From the formula, we can see that the current estimated value($Q_{n+1}$) is related on the initial action value and all the observed reward. But when $n$ is increased, $Q_1$ term will be decreased exponentially. After that, the influence of initial action value goes to zero with more and more data.

## What is the trade-off

### Exploration and Exploitation

- **Exploration**: improve knowledge for long-term benefit

- **Exploitation**: exploit knowledge for short-term benefit

- How do we choose when to explore and when to exploit? (Exploration-Exploitation dilemma)

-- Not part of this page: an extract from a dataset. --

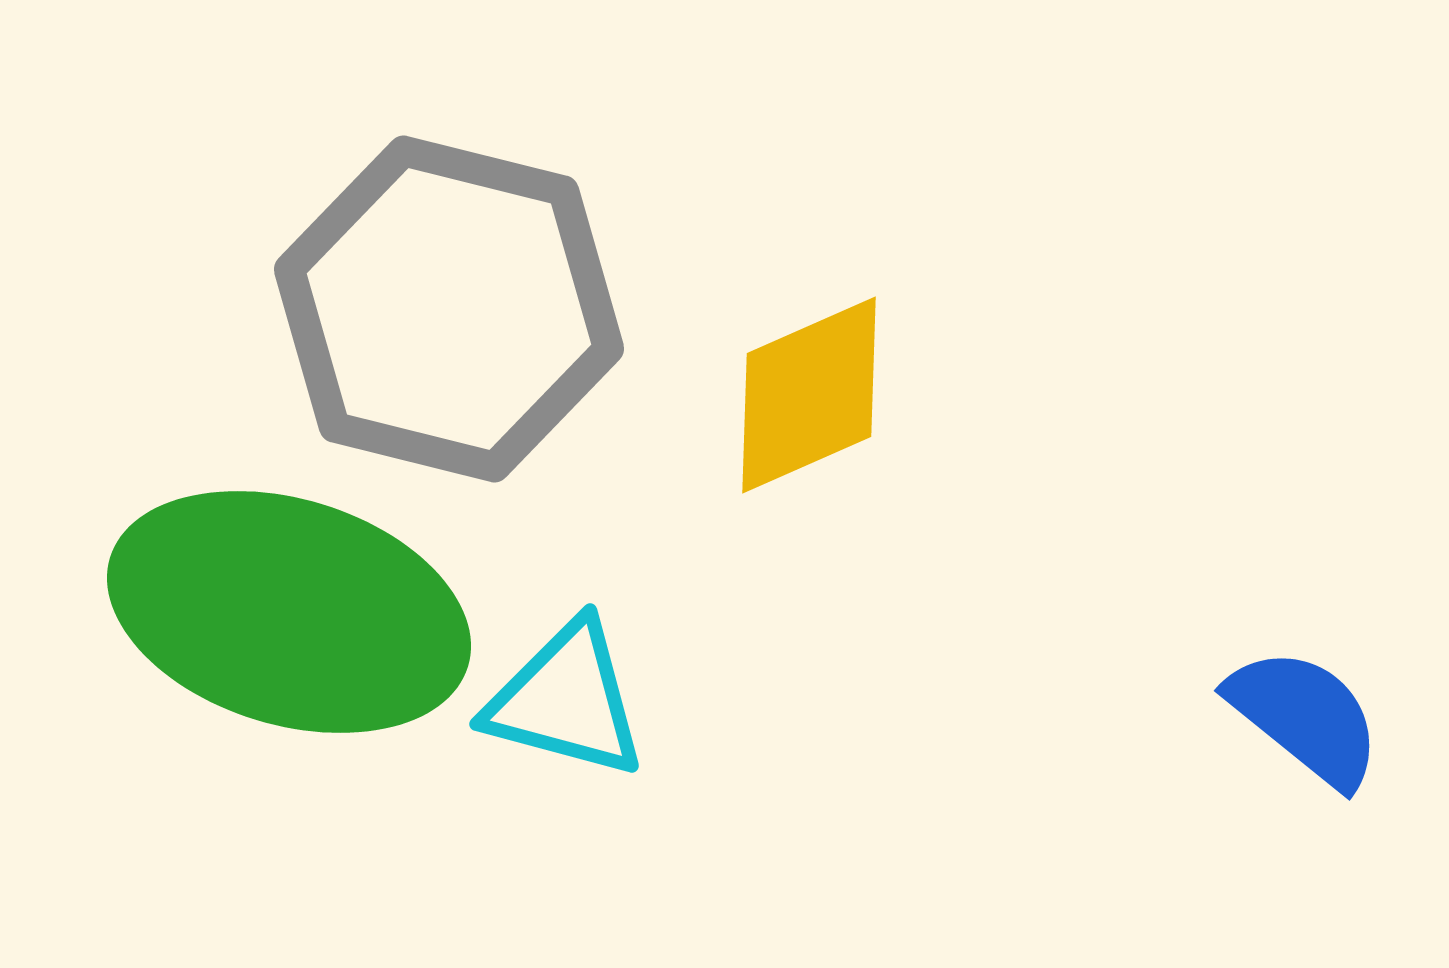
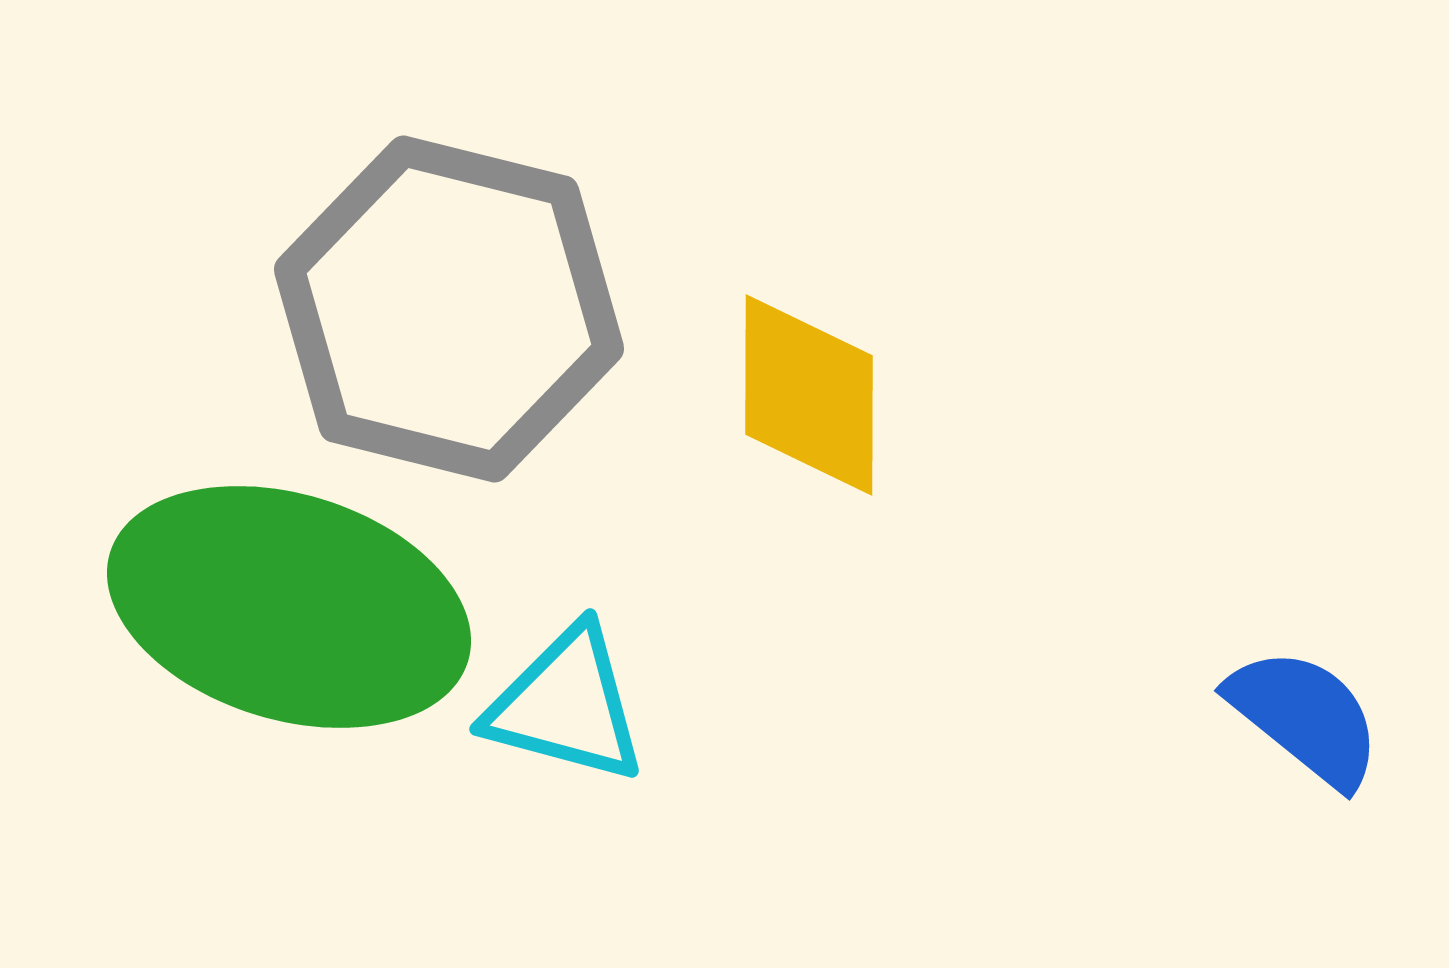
yellow diamond: rotated 66 degrees counterclockwise
green ellipse: moved 5 px up
cyan triangle: moved 5 px down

### Epsilon-Greedy Action Selection

Here, Epsilon($\epsilon$) stands for the probability of choosing to explore.

$$ A_t \leftarrow \begin{cases} \arg\max_a Q_t(a) &\mbox{with probability } 1 - \epsilon \\
 a \sim \text{Uniform}(\{a_1 \dots a_k\}) &\mbox{with probability } \epsilon \end{cases} $$

## Optimistic Initial Values

We can define the action value to be optimistic: that is, set the estimated value to higher than reward. 

### Limitation of optimistic initial values

- Optimistic initial values only drive **early exploration**

 $\rightarrow$ this means agents will not continue exploring after some time.
- They are not well-suited for **non-stationary problems**.
 
 $\rightarrow$ Sometimes action values may change over the time, but optimistic agent will not notice that a different action is better now.
- We may not know what the optimistic initial value should be.

## Upper-Confidence Bound (UCB) Action Selection

### Uncertainty in Estimates

![ucb](image/ucb.png)

As we already notice, we cannot get true estimated action value($q_*(a)$). If we get current estimated value (Q(a)), true estimated value may lower or higher than current value. The idea to handle this, is to set confidence interval about current estimated value. In that case, true estimated value may be in this boundary with uncertainty.

For the optimism, we can set the initial value to the upper bound of confidence interval.

![ucb2](image/ucb2.png)

After time goes on, the confidence interval will be smaller than inital value, and close to the true estimated value. We can express this with formula

$$ A_t \doteq \arg \max \big[ Q_t(a) + c \sqrt{\frac{\ln{t}}{N_t(a)}} \big] $$

The first term($Q_t(a)$) is exploitation term, and the second term($c \sqrt{\frac{\ln{t}}{N_t(a)}}$) is the upper confidence bound exploration term, which is exploration term.